このコラムではいつも旧約聖書を引用して福音を解説していますが、それは福音を理解するために当時のユダヤ人たちが福音をどのように聞き、理解したのかという観点に基づいて読む必要があるからです。イエスが福音を宣べ伝えられた約2000年前のユダヤ人社会では、基本的に労働者や女性は読み書きができなかったと考えられています。
多くの人々にとって聖書は読むものではなく、聞いて覚えるものでした。そのため人々は会堂で聞いた多くのことを教えとしてだけでなく、娯楽の少なかった時代に何らかの刺激あるものとして覚えていたと考えられます。黒電話の時代を知っている方にとって、当時は顧客の電話番号を30件くらい覚えているのは当たり前だったことでしょう。この例からもユダヤ人たちが聖書に馴染んでいた理由も窺えます。

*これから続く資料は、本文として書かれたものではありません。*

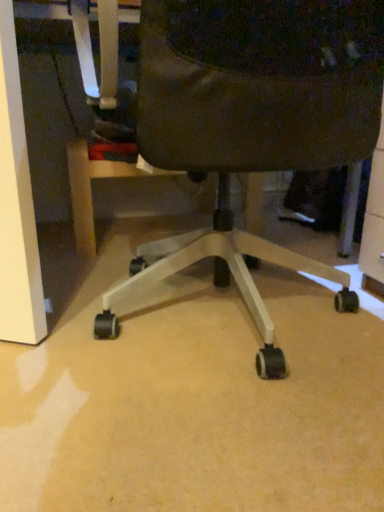 Identify the location of free point below black leather chair at center (from a real-world perspective). This screenshot has width=384, height=512. (240, 330). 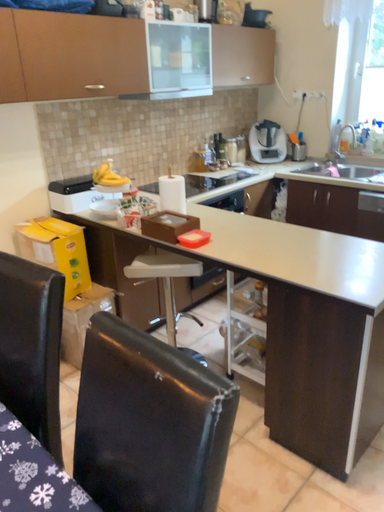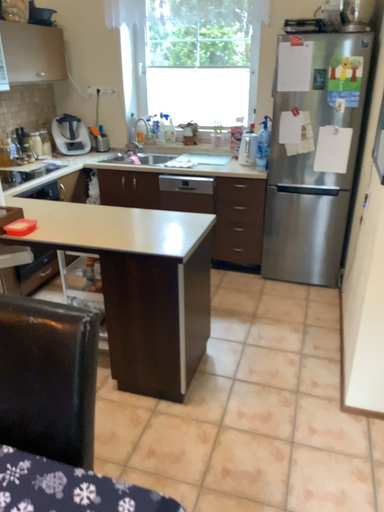 Question: Which way did the camera rotate in the video?

Choices:
 (A) rotated right
 (B) rotated left

Answer: (A) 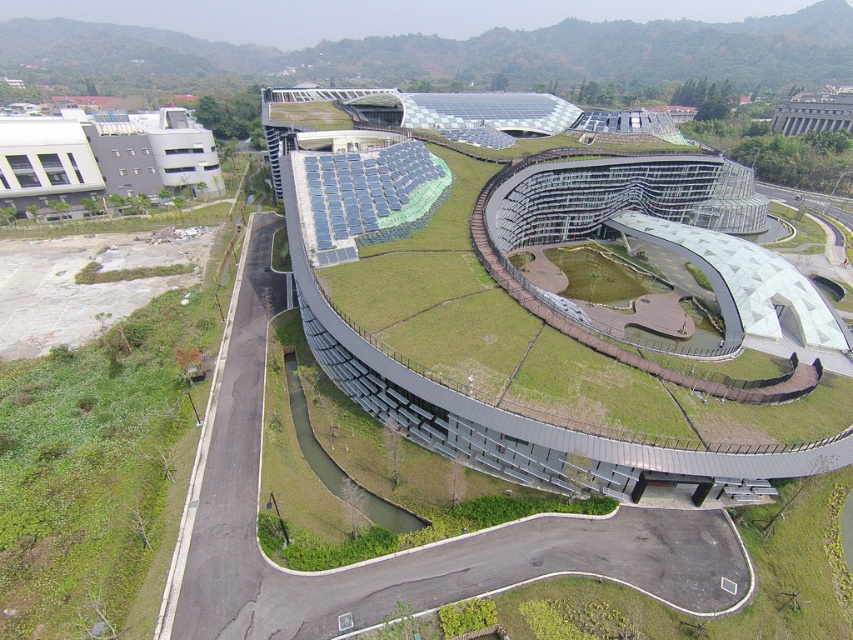 You are a drone operator tasked with delivering a package to the white matte building at upper left. The delivery zone is marked on the roof, which is 120 meters in diameter. Can your drone safely land on the roof without exceeding the designated area?

The white matte building at upper left has a delivery zone with a 120 meter diameter. Since the drone must stay within this area, and the building itself is 122.46 meters away from the operator, the drone can safely land as the distance to the building is within the operational range. However, the question about exceeding the designated area requires knowing the drone landing area size, which isn

You are a drone operator trying to capture a clear aerial shot of the green matte building at center and the metallic gray building at upper right. From your current position, which building would appear closer to you?

The green matte building at center appears closer because it is in front of the metallic gray building at upper right. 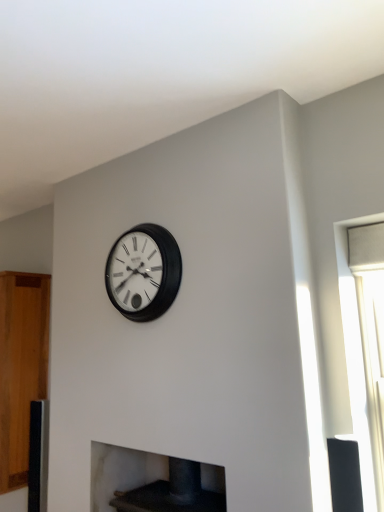 Question: Does dark gray stone fireplace at lower center have a smaller size compared to wooden cabinet at left?

Choices:
 (A) yes
 (B) no

Answer: (A)

Question: From a real-world perspective, is dark gray stone fireplace at lower center located beneath wooden cabinet at left?

Choices:
 (A) no
 (B) yes

Answer: (B)

Question: From the image's perspective, is dark gray stone fireplace at lower center beneath wooden cabinet at left?

Choices:
 (A) yes
 (B) no

Answer: (A)

Question: Can you confirm if dark gray stone fireplace at lower center is thinner than wooden cabinet at left?

Choices:
 (A) yes
 (B) no

Answer: (A)

Question: Is dark gray stone fireplace at lower center beside wooden cabinet at left?

Choices:
 (A) yes
 (B) no

Answer: (B)

Question: Considering the positions of point (135, 470) and point (162, 256), is point (135, 470) closer or farther from the camera than point (162, 256)?

Choices:
 (A) farther
 (B) closer

Answer: (A)

Question: From a real-world perspective, is dark gray stone fireplace at lower center positioned above or below matte black clock at center?

Choices:
 (A) below
 (B) above

Answer: (A)

Question: Considering the positions of dark gray stone fireplace at lower center and matte black clock at center in the image, is dark gray stone fireplace at lower center taller or shorter than matte black clock at center?

Choices:
 (A) short
 (B) tall

Answer: (A)

Question: From the image's perspective, is dark gray stone fireplace at lower center above or below matte black clock at center?

Choices:
 (A) above
 (B) below

Answer: (B)

Question: In terms of height, does matte black clock at center look taller or shorter compared to dark gray stone fireplace at lower center?

Choices:
 (A) tall
 (B) short

Answer: (A)

Question: Is matte black clock at center wider or thinner than dark gray stone fireplace at lower center?

Choices:
 (A) wide
 (B) thin

Answer: (B)

Question: Is matte black clock at center inside the boundaries of dark gray stone fireplace at lower center, or outside?

Choices:
 (A) outside
 (B) inside

Answer: (A)

Question: Relative to dark gray stone fireplace at lower center, is matte black clock at center in front or behind?

Choices:
 (A) front
 (B) behind

Answer: (B)

Question: Is point (41, 352) closer or farther from the camera than point (114, 306)?

Choices:
 (A) closer
 (B) farther

Answer: (B)

Question: Based on their positions, is wooden cabinet at left located to the left or right of matte black clock at center?

Choices:
 (A) right
 (B) left

Answer: (B) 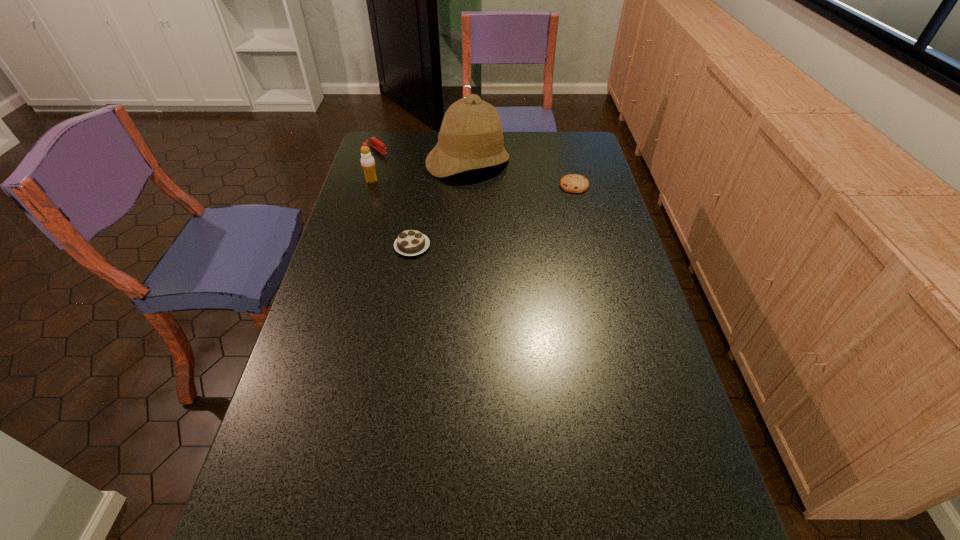 Identify the location of free space between the icecream and the stapler. This screenshot has height=540, width=960. (375, 165).

The image size is (960, 540). What are the coordinates of `empty space that is in between the tallest object and the chocolate cake` in the screenshot? It's located at (x=440, y=204).

This screenshot has width=960, height=540. I want to click on vacant area between the chocolate cake and the hat, so click(x=440, y=204).

Identify the location of free space between the chocolate cake and the shortest object. Image resolution: width=960 pixels, height=540 pixels. (493, 215).

The width and height of the screenshot is (960, 540). I want to click on free space between the tallest object and the nearest object, so click(440, 204).

Where is `empty space between the hat and the chocolate cake`? empty space between the hat and the chocolate cake is located at coordinates tap(440, 204).

Where is `vacant space that's between the second tallest object and the tallest object`? Image resolution: width=960 pixels, height=540 pixels. vacant space that's between the second tallest object and the tallest object is located at coordinates (420, 172).

Identify the location of object that is the second closest one to the shortest object. (410, 242).

Identify which object is the closest to the stapler. Please provide its 2D coordinates. Your answer should be formatted as a tuple, i.e. [(x, y)], where the tuple contains the x and y coordinates of a point satisfying the conditions above.

[(367, 161)]

Find the location of a particular element. This screenshot has width=960, height=540. free spot that satisfies the following two spatial constraints: 1. on the front side of the nearest object; 2. on the right side of the icecream is located at coordinates (352, 246). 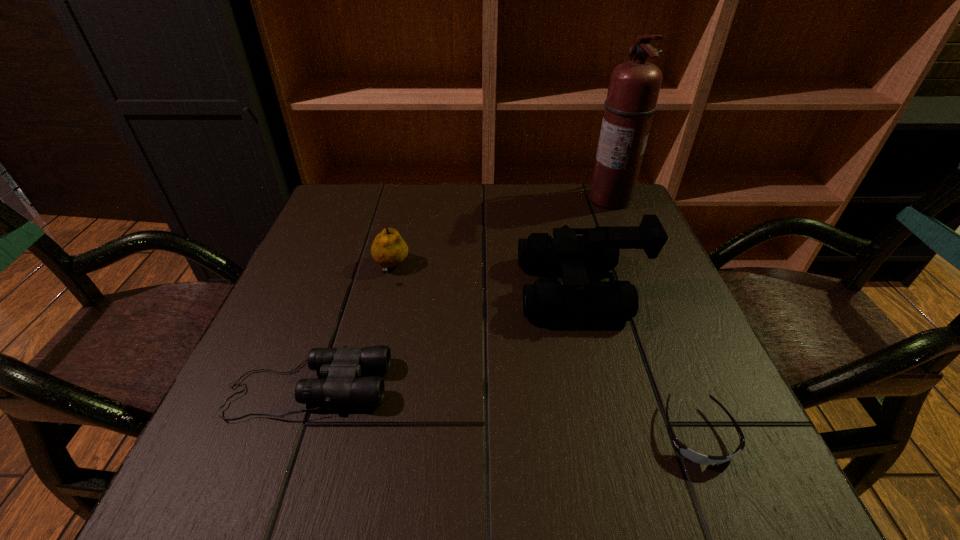 Where is `free spot that satisfies the following two spatial constraints: 1. on the front side of the pear; 2. at the eyepiece of the fourth tallest object`? The height and width of the screenshot is (540, 960). free spot that satisfies the following two spatial constraints: 1. on the front side of the pear; 2. at the eyepiece of the fourth tallest object is located at coordinates (363, 388). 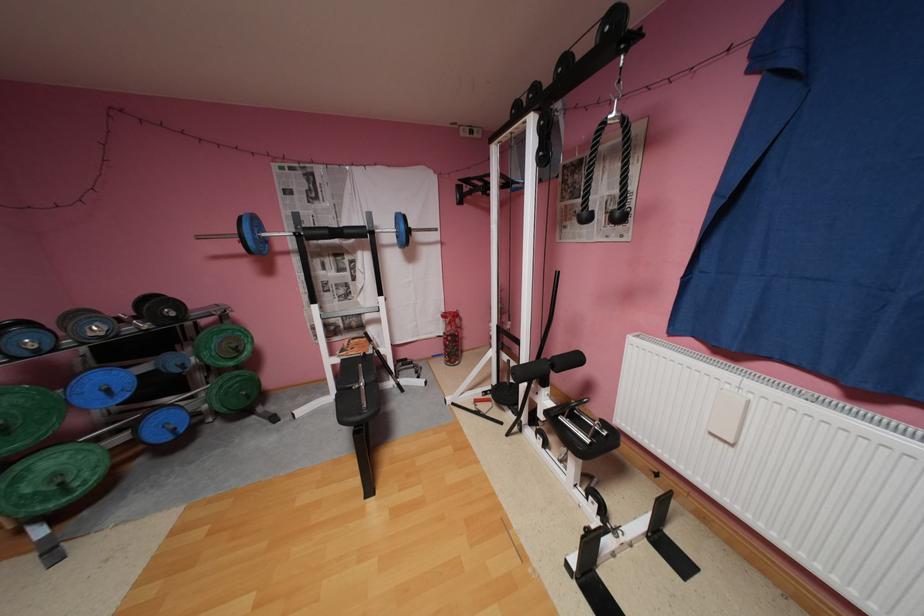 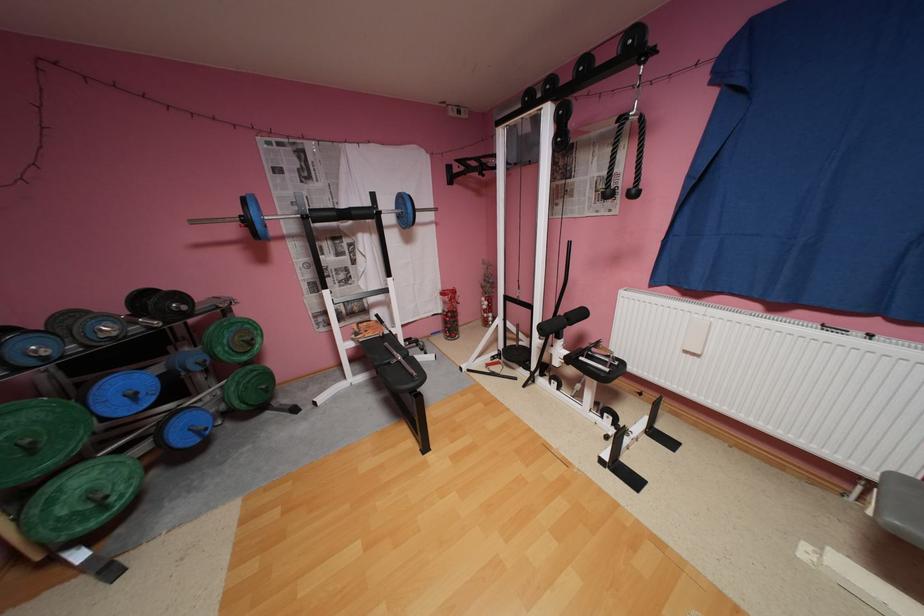 In the second image, find the point that corresponds to point 116,391 in the first image.

(142, 395) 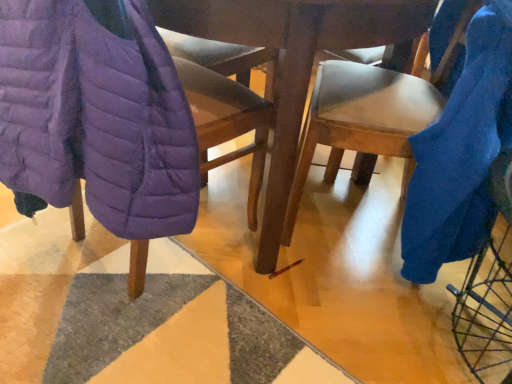 The width and height of the screenshot is (512, 384). Identify the location of free space on the front side of purple quilted jacket at left, the 1th chair positioned from the left. (118, 332). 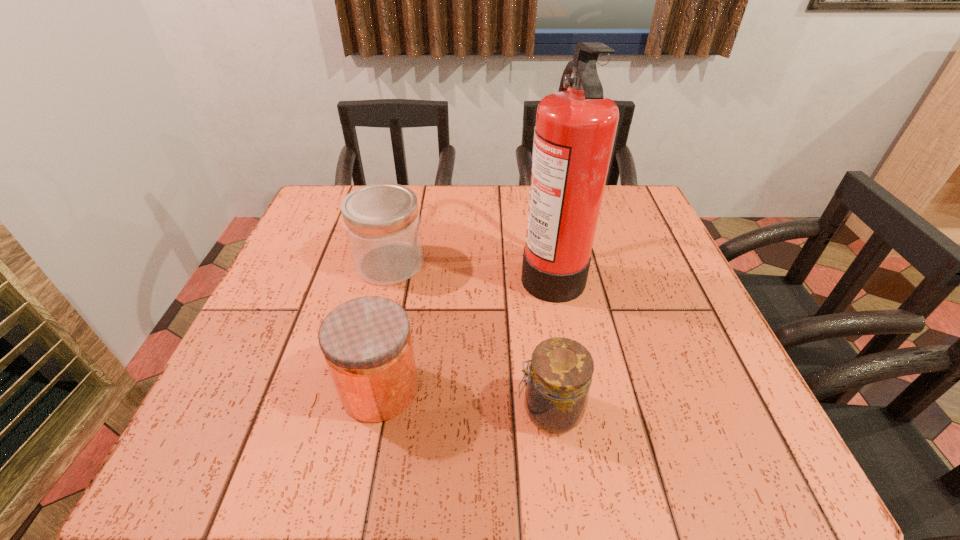 Identify the location of vacant space located 0.180m on the lid of the rightmost jar. Image resolution: width=960 pixels, height=540 pixels. (410, 410).

The width and height of the screenshot is (960, 540). Find the location of `object situated at the far edge`. object situated at the far edge is located at coordinates (575, 130).

Identify the location of vacant space at the far edge. The width and height of the screenshot is (960, 540). (464, 225).

You are a GUI agent. You are given a task and a screenshot of the screen. Output one action in this format:
    pyautogui.click(x=<x>, y=<y>)
    Task: Click on the vacant space at the near edge of the desktop
    The image size is (960, 540).
    Given the screenshot: What is the action you would take?
    pyautogui.click(x=514, y=475)

Image resolution: width=960 pixels, height=540 pixels. I want to click on free space at the left edge of the desktop, so click(x=344, y=259).

Where is `free space at the right edge`? This screenshot has height=540, width=960. free space at the right edge is located at coordinates (620, 250).

Identify the location of free spot at the far left corner of the desktop. (336, 224).

This screenshot has width=960, height=540. Find the location of `blank area at the near right corner`. blank area at the near right corner is located at coordinates (731, 437).

At what (x,y) coordinates should I click in order to perform the action: click on free space that is in between the farthest jar and the tallest object. Please return your answer as a coordinate pair (x, y). Looking at the image, I should click on (470, 267).

Image resolution: width=960 pixels, height=540 pixels. What are the coordinates of `empty location between the farthest jar and the tallest object` in the screenshot? It's located at (470, 267). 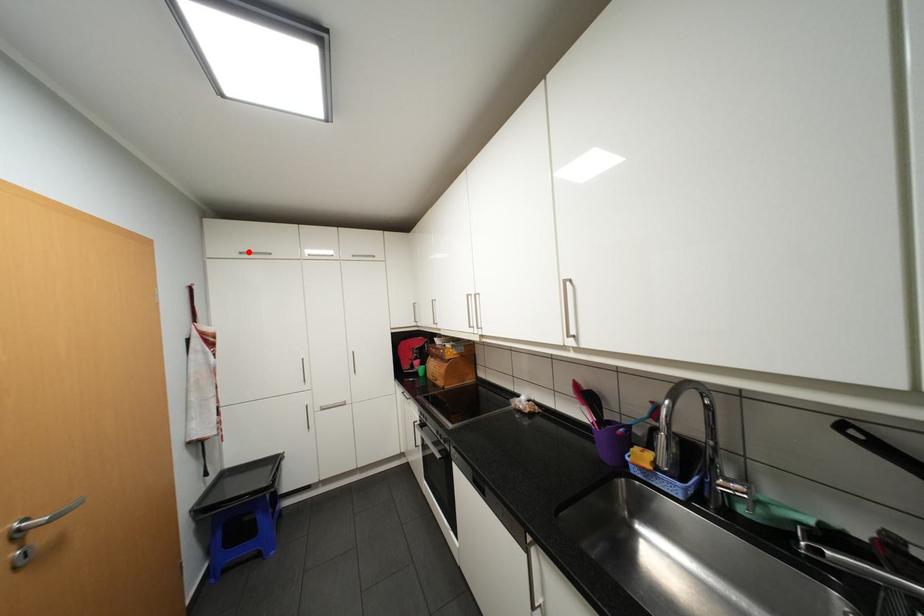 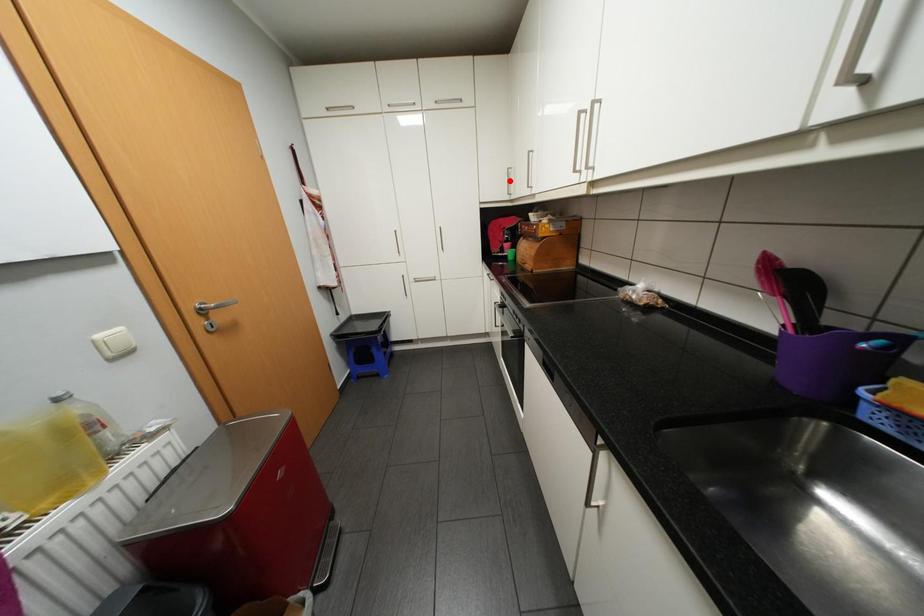 I am providing you with two images of the same scene from different viewpoints. A red point is marked on the first image and another point is marked on the second image. Does the point marked in image1 correspond to the same location as the one in image2?

No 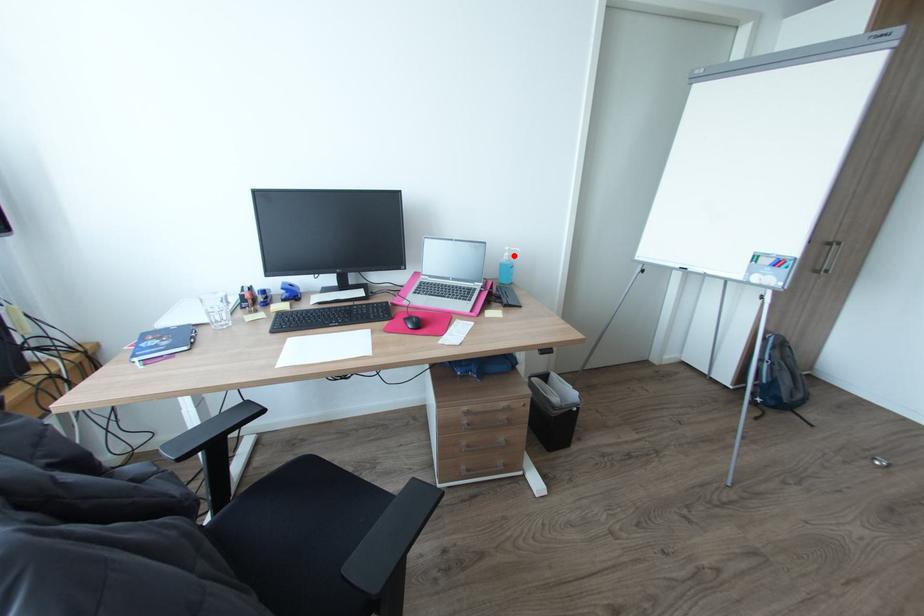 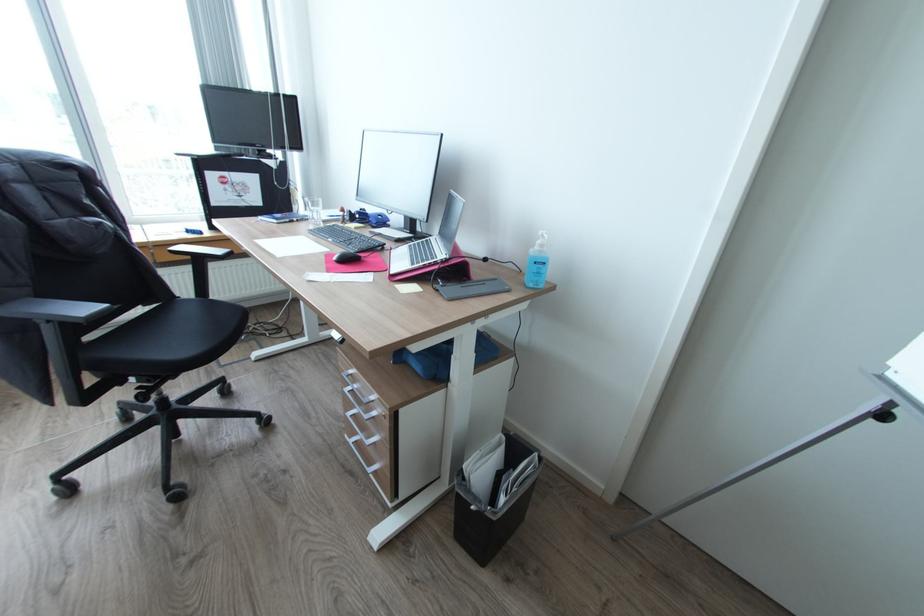 Find the pixel in the second image that matches the highlighted location in the first image.

(545, 245) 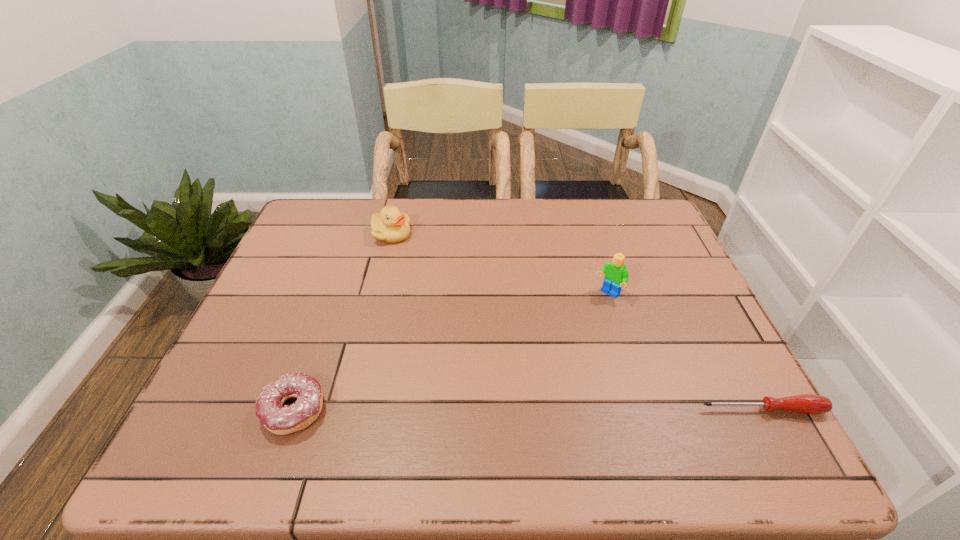 Image resolution: width=960 pixels, height=540 pixels. I want to click on the third tallest object, so click(281, 420).

Locate an element on the screen. screwdriver is located at coordinates (807, 403).

I want to click on the shortest object, so click(x=807, y=403).

You are a GUI agent. You are given a task and a screenshot of the screen. Output one action in this format:
    pyautogui.click(x=<x>, y=<y>)
    Task: Click on the second farthest object
    
    Given the screenshot: What is the action you would take?
    pyautogui.click(x=616, y=274)

In order to click on the tallest object in this screenshot , I will do `click(616, 274)`.

You are a GUI agent. You are given a task and a screenshot of the screen. Output one action in this format:
    pyautogui.click(x=<x>, y=<y>)
    Task: Click on the farthest object
    
    Given the screenshot: What is the action you would take?
    pyautogui.click(x=391, y=226)

Identify the location of duckling. This screenshot has height=540, width=960. (391, 226).

Locate an element on the screen. free spot located on the back of the doughnut is located at coordinates (339, 281).

Where is `vacant space located 0.160m on the face of the second farthest object`? The width and height of the screenshot is (960, 540). vacant space located 0.160m on the face of the second farthest object is located at coordinates (569, 338).

This screenshot has height=540, width=960. Find the location of `vacant space located 0.400m on the face of the second farthest object`. vacant space located 0.400m on the face of the second farthest object is located at coordinates (509, 408).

そもそも福音と旧約聖書が別物であったら当時のユダヤ人たちは見向きもしなかったでしょう。自分が知っている旧約聖書の箇所を思い起こし、そこから新たにイエスの伝えた福音について考えられるからこそ、イエスを神の独り子であると信じられたのです。イエスの言葉を聞いて心の中では「上手いことを言ったな」とほくそ笑んでいたかも知れません。
つまりギリシア語を話すユダヤ人たちに馴染みのある旧約聖書という土壌の中で紡ぎ出された言葉が福音書となっているのです。こうして旧約聖書は新約聖書の中でその意味が明らかになり、同時に新約聖書を照らし説明しているのです。